What makes a Successful Discovery in Software Delivery?
- Phil Hargreaves
- 6 minutes ago
- 2 min read

Discovery is often misunderstood. Too short, and it becomes guesswork. Too long, and it turns into analysis overload. In modern software delivery, a good discovery phase doesn’t try to design the solution - it creates the conditions and boundaries for a successful delivery to operate in.
I'm going to outline what I believe are the key parts of an effective discovery for a modern-day software delivery programme of work.
1. A Clear Problem Statement
Discovery should start with alignment on the problem, not the technology or feature set.
A strong problem statement:
Describes the pain, not a solution
Explains why it matters now
Testable and measurable, what are we aiming to improve?

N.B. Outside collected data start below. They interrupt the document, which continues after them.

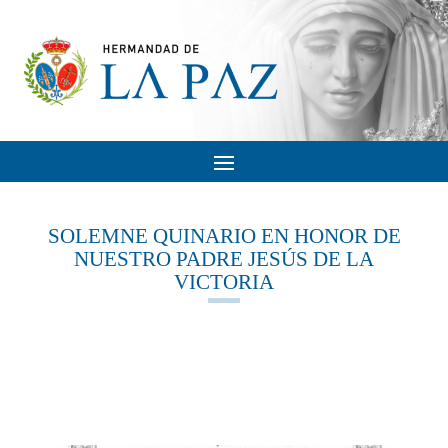
SOLEMNE QUINARIO EN HONOR DE
NUESTRO PADRE JESÚS DE LA
VICTORIA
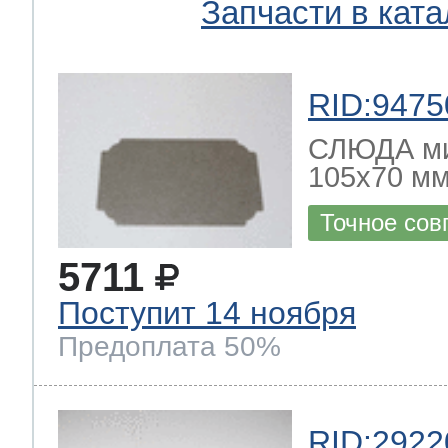
Запчасти в ката
RID:9475
СЛЮДА ми
105x70 мм
Точное сов
5711
Поступит 14 ноября
Предоплата 50%
RID:2922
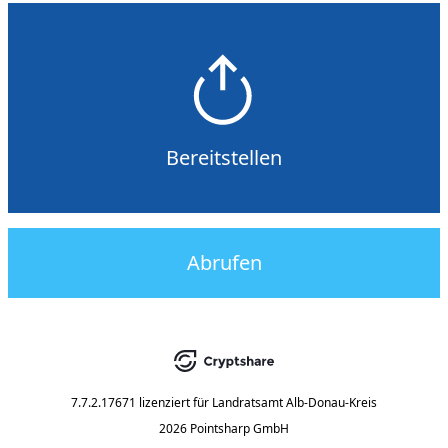
Bereitstellen
Abrufen
7.7.2.17671
lizenziert für
Landratsamt Alb-Donau-Kreis
2026 Pointsharp GmbH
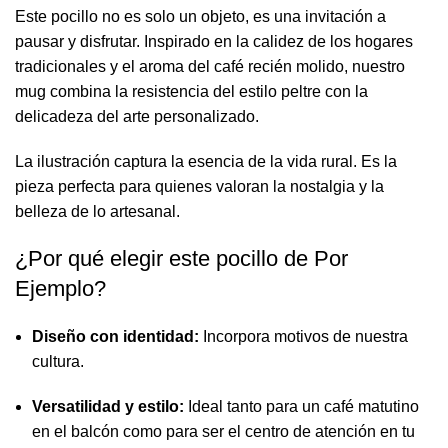
Este pocillo no es solo un objeto, es una invitación a
pausar y disfrutar. Inspirado en la calidez de los hogares
tradicionales y el aroma del café recién molido, nuestro
mug combina la resistencia del estilo peltre con la
delicadeza del arte personalizado.
La ilustración captura la esencia de la vida rural. Es la
pieza perfecta para quienes valoran la nostalgia y la
belleza de lo artesanal.
¿Por qué elegir este pocillo de Por
Ejemplo?
Diseño con identidad:
Incorpora motivos de nuestra
cultura.
Versatilidad y estilo:
Ideal tanto para un café matutino
en el balcón como para ser el centro de atención en tu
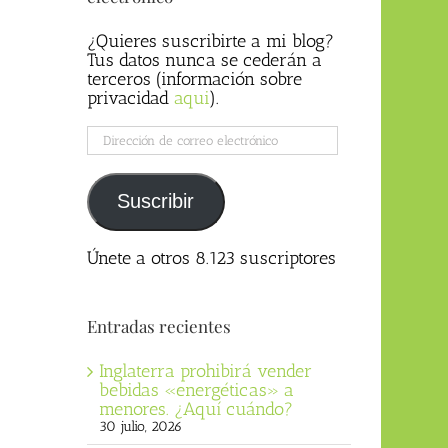
¿Quieres suscribirte a mi blog?
Tus datos nunca se cederán a
terceros (información sobre
privacidad
aqui
).
Dirección
de
correo
electrónico
Suscribir
Únete a otros 8.123 suscriptores
Entradas recientes
Inglaterra prohibirá vender
bebidas «energéticas» a
menores. ¿Aquí cuándo?
30 julio, 2026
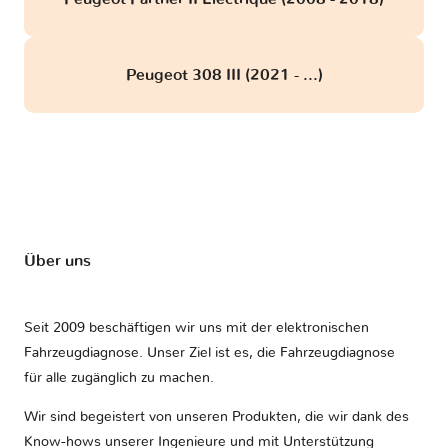
Peugeot 308 III (2021 - ...)
Über uns
Seit 2009 beschäftigen wir uns mit der elektronischen
Fahrzeugdiagnose. Unser Ziel ist es, die Fahrzeugdiagnose
für alle zugänglich zu machen.
Wir sind begeistert von unseren Produkten, die wir dank des
Know-hows unserer Ingenieure und mit Unterstützung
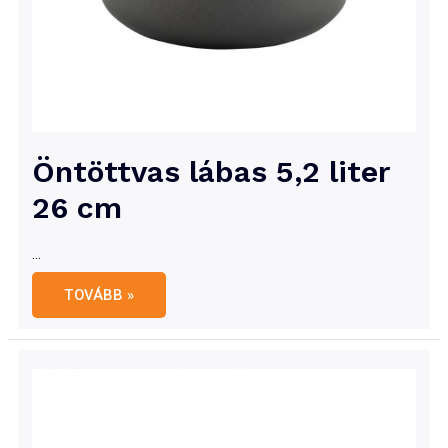
Öntöttvas lábas 5,2 liter
26 cm
…
Öntöttvas
TOVÁBB »
lábas
5,2
liter
26
cm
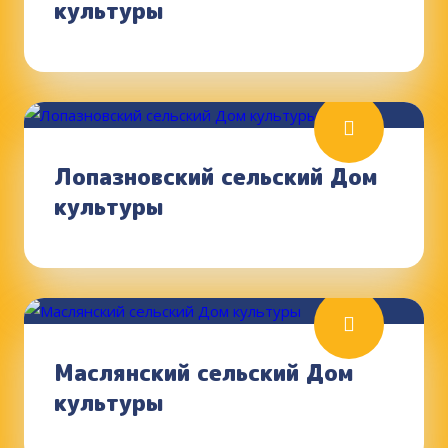
культуры
Лопазновский сельский Дом
культуры
Маслянский сельский Дом
культуры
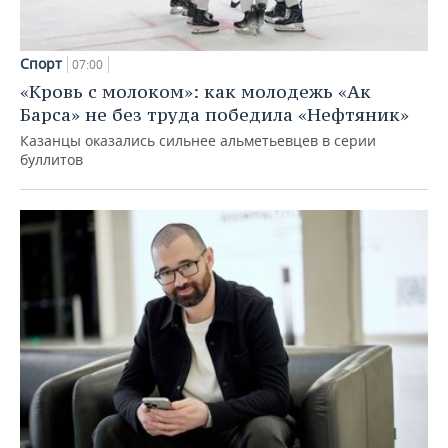
Спорт
07:00
«Кровь с молоком»: как молодежь «Ак
Барса» не без труда победила «Нефтяник»
Казанцы оказались сильнее альметьевцев в серии
буллитов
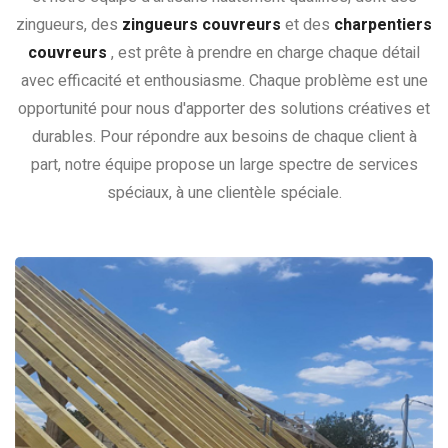
zingueurs, des
zingueurs couvreurs
et des
charpentiers
couvreurs
, est prête à prendre en charge chaque détail
avec efficacité et enthousiasme. Chaque problème est une
opportunité pour nous d'apporter des solutions créatives et
durables. Pour répondre aux besoins de chaque client à
part, notre équipe propose un large spectre de services
spéciaux, à une clientèle spéciale.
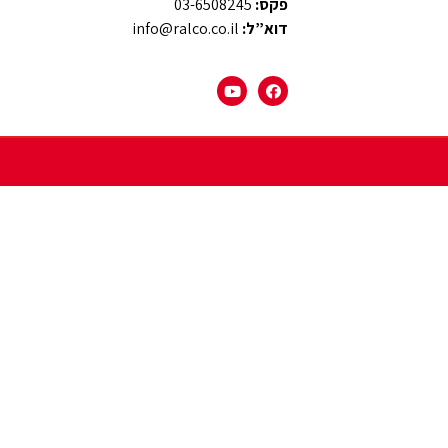
פקס:
03-6508245
דוא”ל:
info@ralco.co.il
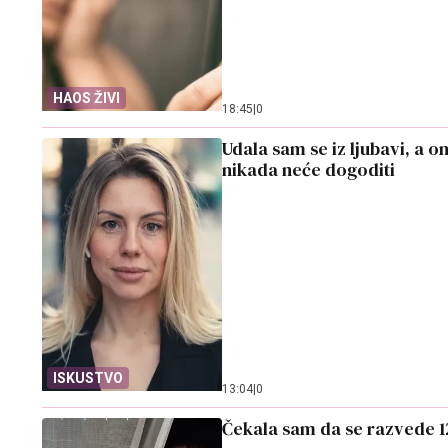
HAOS ŽIVI
18:45
|
0
Udala sam se iz ljubavi, a o
nikada neće dogoditi
ISKUSTVO
13:04
|
0
Čekala sam da se razvede 1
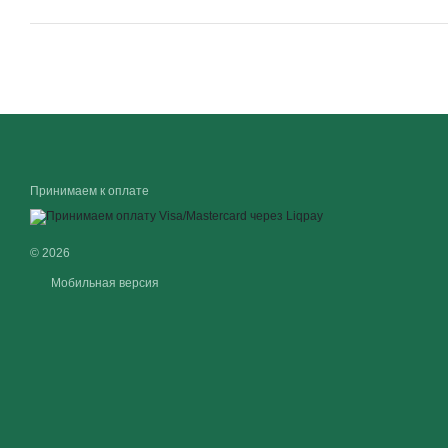
Принимаем к оплате
© 2026
Мобильная версия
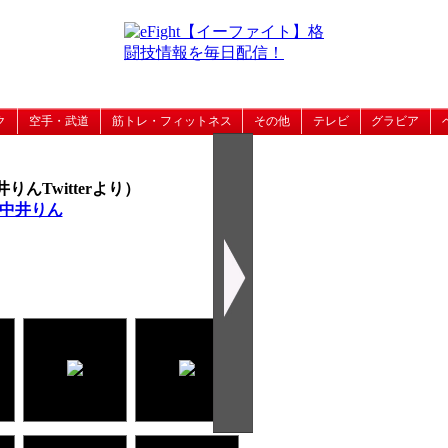
ク
空手・武道
筋トレ・フィットネス
その他
テレビ
グラビア
Twitterより）
る中井りん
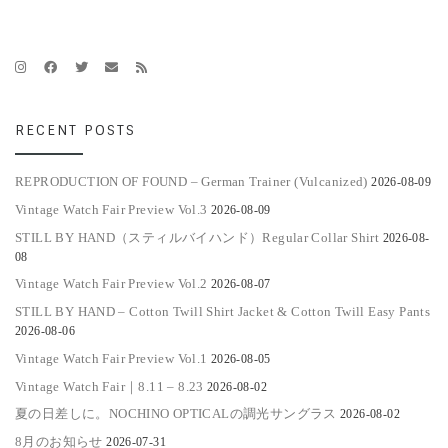
RECENT POSTS
REPRODUCTION OF FOUND – German Trainer (Vulcanized)
2026-08-09
Vintage Watch Fair Preview Vol.3
2026-08-09
STILL BY HAND（スティルバイハンド）Regular Collar Shirt
2026-08-
08
Vintage Watch Fair Preview Vol.2
2026-08-07
STILL BY HAND – Cotton Twill Shirt Jacket & Cotton Twill Easy Pants
2026-08-06
Vintage Watch Fair Preview Vol.1
2026-08-05
Vintage Watch Fair｜8.11 – 8.23
2026-08-02
夏の日差しに。NOCHINO OPTICALの調光サングラス
2026-08-02
8月のお知らせ
2026-07-31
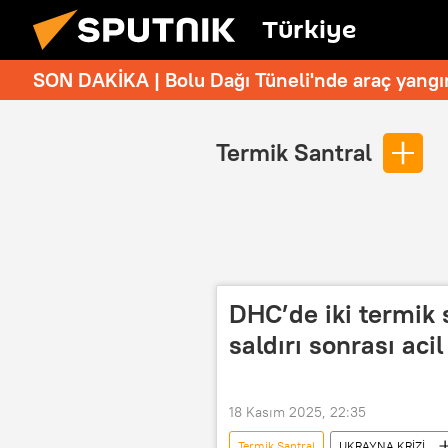
Türkiye
SON DAKİKA | Bolu Dağı Tüneli'nde araç yangı
Termik Santral
DHC’de iki termik
saldırı sonrası aci
18 Kasım 2025, 22:35
Termik Santral
UKRAYNA KRİZİ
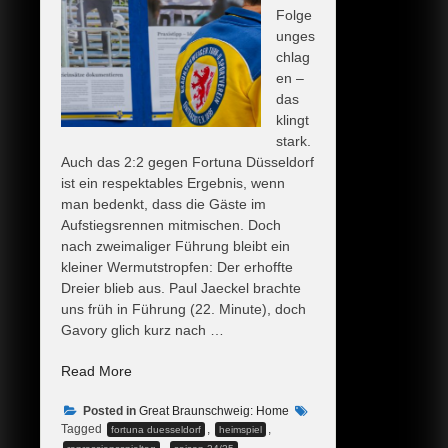
Folge
unges
chlag
en –
das
klingt
stark.
Auch das 2:2 gegen Fortuna Düsseldorf
ist ein respektables Ergebnis, wenn
man bedenkt, dass die Gäste im
Aufstiegsrennen mitmischen. Doch
nach zweimaliger Führung bleibt ein
kleiner Wermutstropfen: Der erhoffte
Dreier blieb aus. Paul Jaeckel brachte
uns früh in Führung (22. Minute), doch
Gavory glich kurz nach …
„Schon
Read More
wieder
Posted in
nicht
Great Braunschweig: Home
Tagged
,
,
fortuna duesseldorf
heimspiel
verloren“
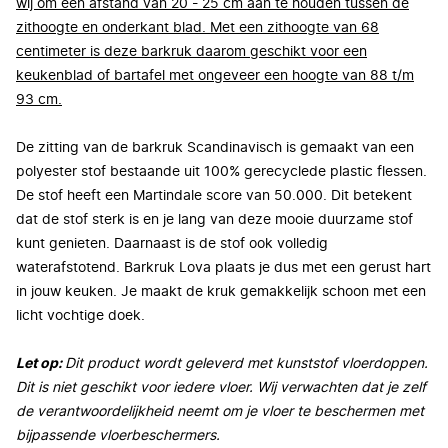
wij om een afstand van 20 - 25 cm aan te houden tussen de
zithoogte en onderkant blad. Met een zithoogte van 68
centimeter is deze barkruk daarom geschikt voor een
keukenblad of bartafel met ongeveer een hoogte van 88 t/m
93 cm.
De zitting van de barkruk Scandinavisch is gemaakt van een
polyester stof bestaande uit 100% gerecyclede plastic flessen.
De stof heeft een Martindale score van 50.000. Dit betekent
dat de stof sterk is en je lang van deze mooie duurzame stof
kunt genieten. Daarnaast is de stof ook volledig
waterafstotend. Barkruk Lova plaats je dus met een gerust hart
in jouw keuken. Je maakt de kruk gemakkelijk schoon met een
licht vochtige doek.
Let op:
Dit product wordt geleverd met kunststof vloerdoppen.
Dit is niet geschikt voor iedere vloer. Wij verwachten dat je zelf
de verantwoordelijkheid neemt om je vloer te beschermen met
bijpassende vloerbeschermers.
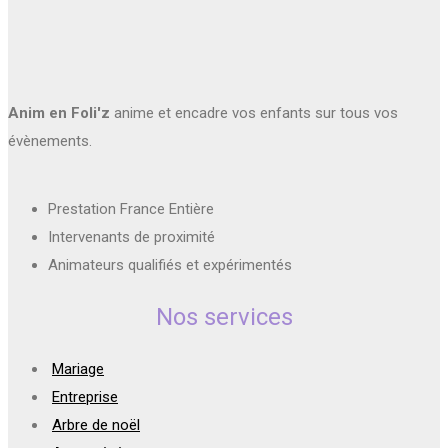
Anim en Foli'z
anime et encadre vos enfants sur tous vos
évènements.
Prestation France Entière
Intervenants de proximité
Animateurs qualifiés et expérimentés
Nos services
Mariage
Entreprise
Arbre de noël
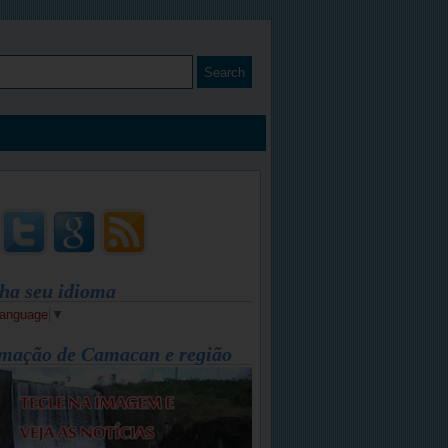
ha seu idioma
Language
▼
mação de Camacan e região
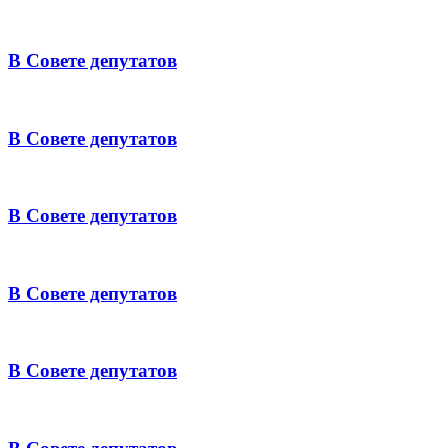
В Совете депутатов
В Совете депутатов
В Совете депутатов
В Совете депутатов
В Совете депутатов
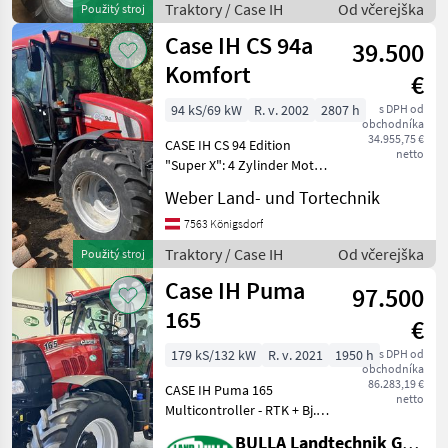
Traktory / Case IH
Od včerejška
Použitý stroj
Frontlader auf Mittensteu
Case IH CS 94a
39.500
Komfort
€
94 kS/69 kW
R. v. 2002
2807 h
s DPH od
obchodníka
34.955,75 €
CASE IH CS 94 Edition
netto
"Super X": 4 Zylinder Motor
mit 94 PS, Baujahr 2002,
Weber Land- und Tortechnik
originale 2807
Beitriebsstunden,
7563 Königsdorf
Lastschaltgetriebe, 40
Traktory / Case IH
Od včerejška
Použitý stroj
km/h, Multicontroller, 4 Z
Case IH Puma
97.500
165
€
179 kS/132 kW
R. v. 2021
1950 h
s DPH od
obchodníka
86.283,19 €
CASE IH Puma 165
netto
Multicontroller - RTK + Bj.
2021 + 1950 h + 19/6 Gang
BULLA Landtechnik GmbH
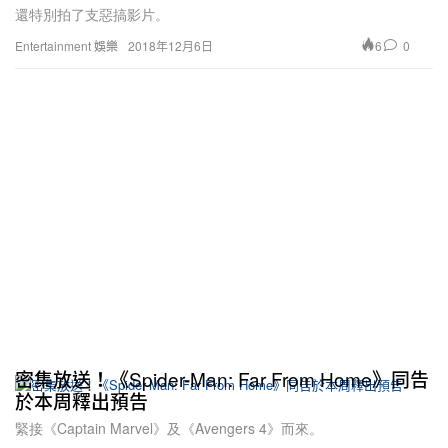
還特別拍了支惡搞影片。
6
0
Entertainment 娛樂
2018年12月6日
密集放送！《Spider-Man: Far From Home》同告
於本周釋出預告
緊接《Captain Marvel》及《Avengers 4》而來。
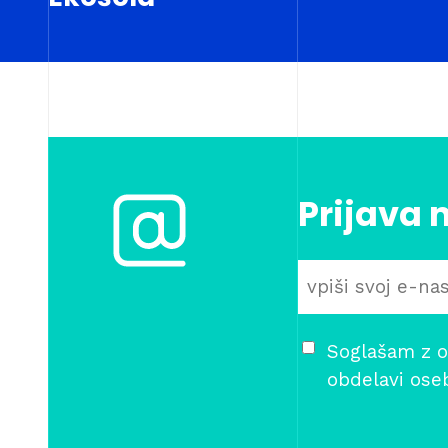
Prijava 
Soglašam z o
obdelavi ose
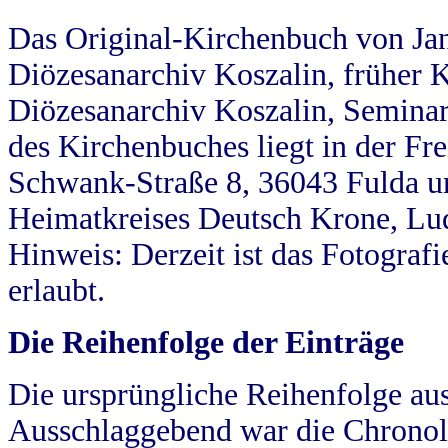
Das Original-Kirchenbuch von Jan
Diözesanarchiv Koszalin, früher Kö
Diözesanarchiv Koszalin, Seminar
des Kirchenbuches liegt in der Fr
Schwank-Straße 8, 36043 Fulda u
Heimatkreises Deutsch Krone, Lu
Hinweis: Derzeit ist das Fotograf
erlaubt.
Die Reihenfolge der Einträge
Die ursprüngliche Reihenfolge au
Ausschlaggebend war die Chronol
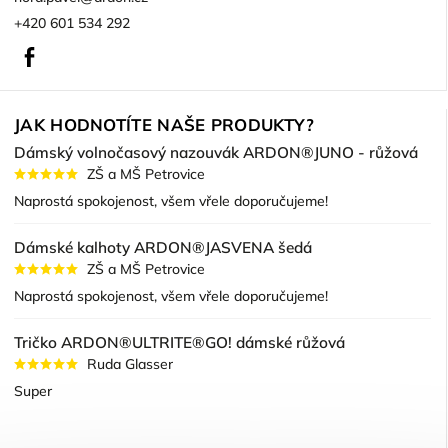
+420 601 534 292
Facebook
JAK HODNOTÍTE NAŠE PRODUKTY?
Dámský volnočasový nazouvák ARDON®JUNO - růžová
ZŠ a MŠ Petrovice
Naprostá spokojenost, všem vřele doporučujeme!
Dámské kalhoty ARDON®JASVENA šedá
ZŠ a MŠ Petrovice
Naprostá spokojenost, všem vřele doporučujeme!
Tričko ARDON®ULTRITE®GO! dámské růžová
Ruda Glasser
Super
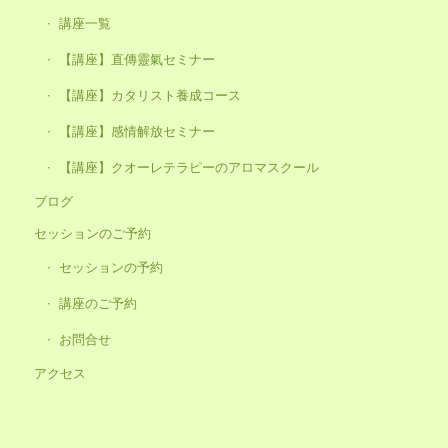
講座一覧
【講座】直傳靈氣セミナー
【講座】カタリスト養成コース
【講座】感情解放セミナー
【講座】クオーレテラピーのアロマスクール
ブログ
セッションのご予約
セッションの予約
講座のご予約
お問合せ
アクセス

Avoids hints of a solution
If stakeholders can’t agree on the problem, delivery will struggle no matter how good the team is.
2. Outcomes Over Outputs
Modern delivery is outcome-driven. Discovery should define:
What success looks like
How progress will be measured
Which outcomes matter most to users and the business
This shifts conversations away from “what are we building?” to “what are we trying to change?”
Examples of outcomes:
Reduced time to complete a task
Increased conversion or engagement
Lower operational effort or cost
3. Understanding Users in Context
User research doesn’t need to be heavy, but it does need to be real.
Effective discovery includes:
Conversations with real users, ideally early
Observation of current behaviours and workflows
Identification of unmet needs and workarounds
The goal isn’t personas for the sake of it - it’s shared understanding across the team.
4. Technical Reality Check
Discovery must engage engineering early.
Key questions include:
What existing systems are involved?
Where are the most significant risks or unknowns?
What constraints are non-negotiable?
What can be reused, simplified, or retired?
Ignoring technical realities during discovery usually means paying for them later during delivery.
5. Delivery Approach and Team Shape
A programme of work needs more than a backlog - it needs a delivery model.
Discovery should clarify:
Team structure and roles
Ways of working (e.g. agile, dual-track, continuous discovery)
Decision-making authority
Dependencies and ownership boundaries
This reduces friction once delivery begins.
6. Assumptions, Risks, and Unknowns
A good discovery makes uncertainty visible.
This includes:
Explicit assumptions that need validation
Known risks and their potential impact
Unknowns that require early experimentation
Surfacing these early allows teams to design delivery plans that learn fast, rather than fail late.
7. A Prioritised Backlog
Instead of a detailed roadmap, discovery should produce:
Hypotheses to test
Early candidate initiatives
Clear prioritisation based on value and risk
This keeps delivery flexible while still providing direction.
8. Alignment and Commitment
Finally, discovery should end with shared understanding and commitment.
Stakeholders should be aligned on:
The problem and desired outcomes
The delivery approach
What will be tackled first - and what won’t
If alignment isn’t achieved here, it won’t magically appear later.
A final thought
A successful discovery doesn’t eliminate uncertainty - it manages it. For modern software delivery programmes, discovery is about creating clarity, alignment, and momentum so teams can deliver value continuously and avoid being a feature factory.